When it comes to college sports, there’s no lack of desire to explore new revenue streams.
Season ticket holders, merchandise, and concessions no longer cut it.
Last month the MAC and PAC-12 became the first conferences to leverage player data for profit.
The Mid-American Conference was the first NCAA conference to enter the fray, announcing a five-year deal with Genius Sports.
The partnership gives Genius Sports access to all in-sport player data in the conference. And exclusive rights to manage and market that same data.
All colleges that compete within the MAC exist in states where gambling on sports has been legalized.
The partnership paves the way for the acquired data to be legally sold to sportsbooks. Although the MAC leadership insists the deal was made without consideration for sports betting.
Sports betting in GA is not legal but has been on the legislative agenda for a few years. It may simply be a matter of wearing down the opponents before it becomes a reality.
The Power 5 follows suit
Shortly following suit was the PAC-12, the first Power-5 conference to ink a deal to monetize player data.

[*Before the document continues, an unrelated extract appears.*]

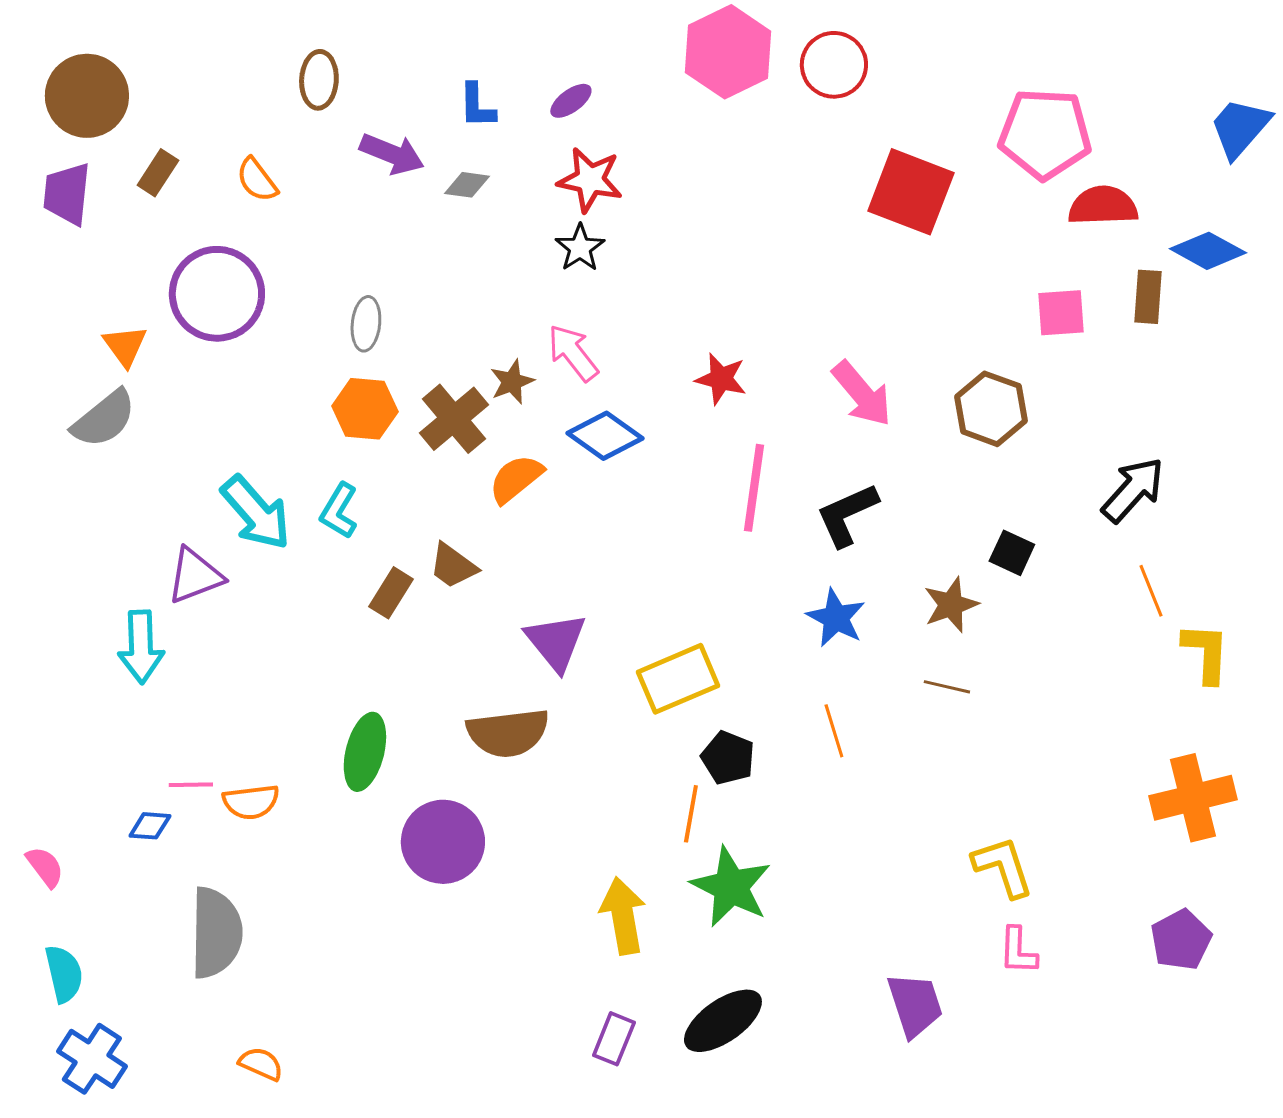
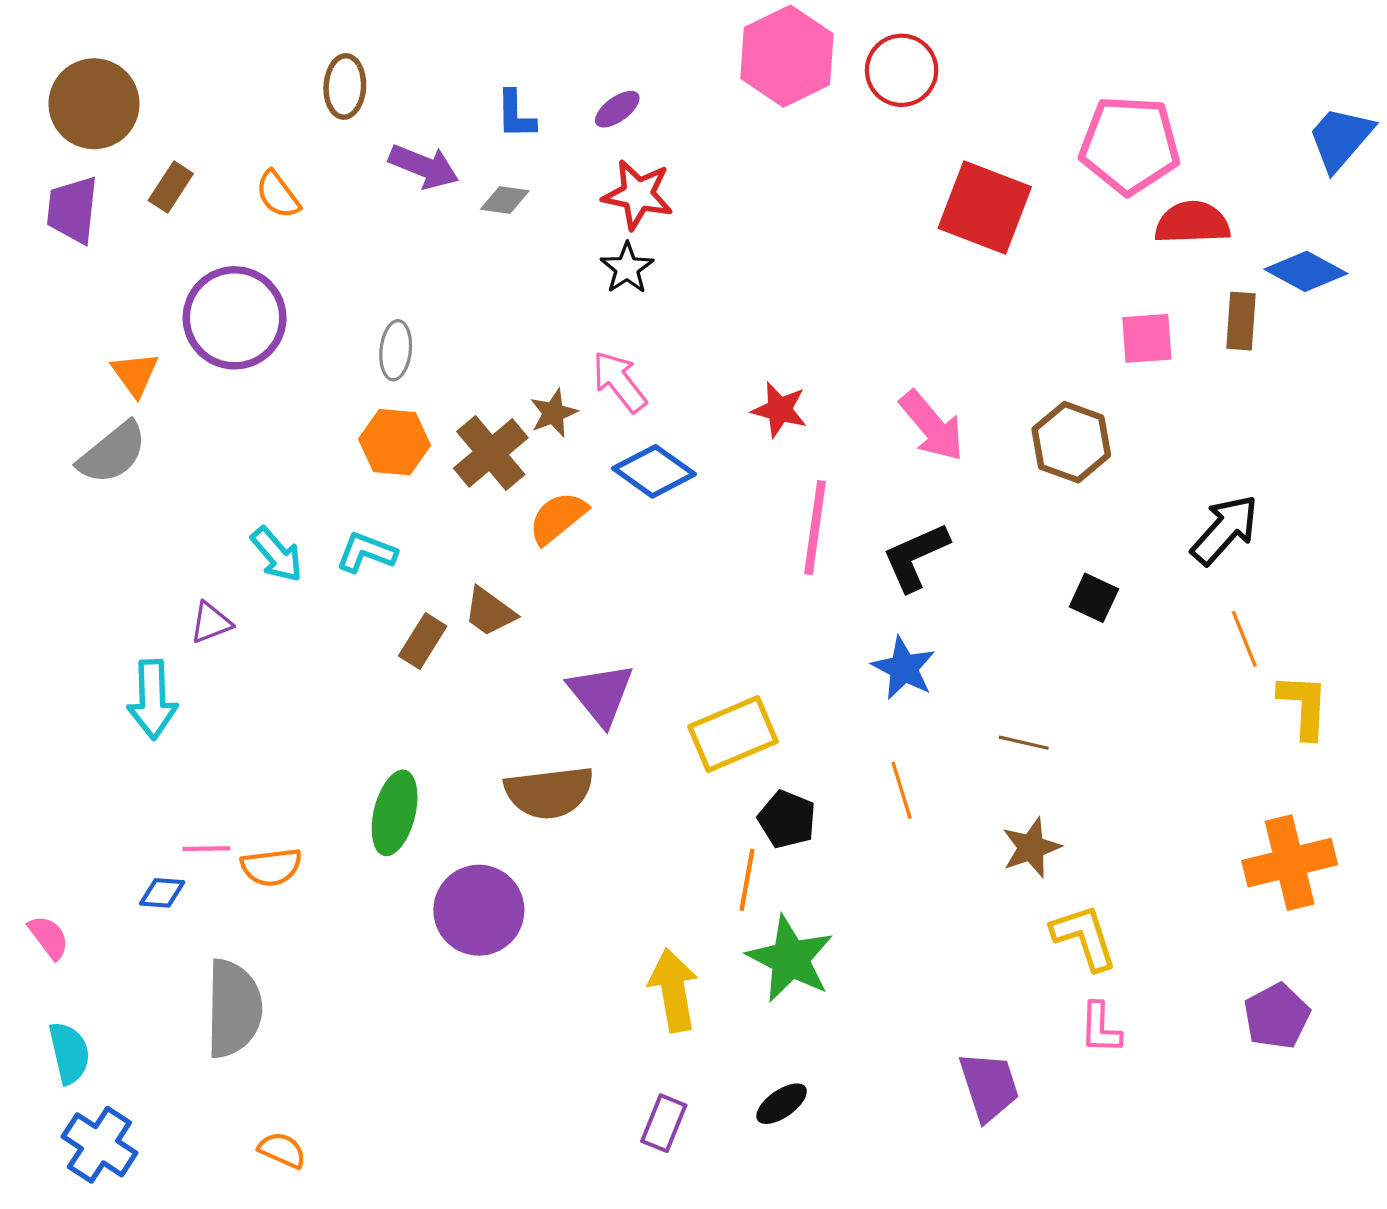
cyan L-shape: (339, 511) -> (366, 552), turned 80
cyan arrow: (256, 513) -> (277, 555), size x0.7
purple triangle: (195, 576) -> (211, 623), size x0.7
brown star: (951, 605) -> (1031, 848), moved
black ellipse: (723, 1021) -> (782, 1104), size x0.6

Their agreement is with San Francisco-based Tempus Ex Machina. A sports tech outfit that seeks to utilize machine learning to provide up-to-the-second onfield data. That information can be used to create a better viewing experience. And of course, for better insight when placing bets on college sports.
The PAC-12 has not currently authorized its data to be sold in any sports betting capacity. You can read into these developments as you wish.

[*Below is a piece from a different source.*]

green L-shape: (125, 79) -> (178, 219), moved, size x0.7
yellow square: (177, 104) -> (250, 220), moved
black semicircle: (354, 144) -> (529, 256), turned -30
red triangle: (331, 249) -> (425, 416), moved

These deals can both be viewed as watershed moments for the NCAA. Especially through the lens of a country undergoing a state-by-state reevaluation of sports gambling and its place in society and culture.
From the MAC’s standpoint, it appears they’ve adopted the mindset of, “Well, they’re taking it anyway — where’s our cut?”
MAC Commissioner Jon Steinbrecher had this to say to ESPN:
“We’re doing this to control our data, which ends up in the public domain anyway,”
It’s the kind of statement you make when you see the train has long left the station and you want to make sure the tracks are ready at your stop.
Sports betting changes & complexities ahead for NCAA
With the wave of sports betting bills reaching statehouses throughout the country, it’s no surprise. The NCAA is a business, after all. And the best component of any successful business is the ability to see the writing on the wall.
Where this gets slightly more complex, however, is when you factor in NIL deals that now dominate college sports, especially college football. If a player is legally entitled to compensation for her name, image, and likeness, could that apply to in-game performance data, as well?
By opening the door to data monetization, the MAC and PAC-12 may also have inadvertently opened a can of worms.
With anything related to college athletics, it certainly won’t be resolved overnight. But as it stands at this moment, two major NCAA conferences have garnered deals with tech companies to access and leverage their players’ data.
That may be some sage foresight on the shifting winds of sports gambling in the country. But with that also comes yet-to-be answered questions on what a college athlete is entitled to in the new frontier of NIL.
Could other conferences join in?
While the PAC-12 is the first Power 5 conference to join the party by selling player data, it’s likely they aren’t the last.
The Big Ten and SEC are the highest and second-highest-grossing conferences in NCAA college football. Respectively grossing $768.9 million and $728.9 million in revenue in 2020. If there’s money to be made on player data, you can bet the top two will not miss any opportunity to do so.
Considering how sports betting has been viewed in some of the states where these teams are located, it may take a bit more time, however.
The moves by the MAC and PAC-12 will serve as operational templates for if and when other members of the Power 5 decide to take the leap.